Uzun süredir toplumu derinden etkileyen ciddi bir ekonomik kriz yukarıda saydıklarım sebebiyle daha da ağır yaşanıyor. Umarım baharı müjdeleyen bu günler, gelecek güzel günlerin ilk habercisi olur ve huzurlu sağlıklı bir gelecek bekliyordur hepimizi. İnsan bunu artık kendisi için değil de ,gelip geçen her nesil gibi çocukları için istiyor...
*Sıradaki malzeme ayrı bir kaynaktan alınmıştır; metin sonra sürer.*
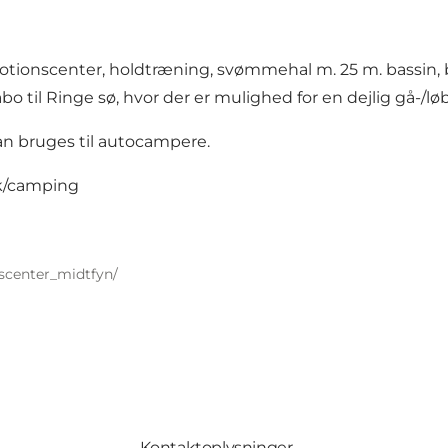
otionscenter, holdtræning, svømmehal m. 25 m. bassin,
bo til Ringe sø, hvor der er mulighed for en dejlig gå-/lø
kan bruges til autocampere.
k/camping
scenter_midtfyn/
Kontaktoplysninger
İnsanlar birbirine daha az saygılı, iletişimden daha uzak ama günlük gelişmelerden anında haberdar olarak yaşıyor. Siyasette ve ticarette artık toplumu bu parametreler yönlendiriyor. Saygıdan ve iletişimden uzak ama her şeyi bilen ve hiç okumayan sorgulamayan bir neslin de getirdiği siyasi ve ticari yapı bu olsa gerek. Siz hiç patates ekip, patlıcan toplayan birini gördünüz mü. Kalın sağlıcakla...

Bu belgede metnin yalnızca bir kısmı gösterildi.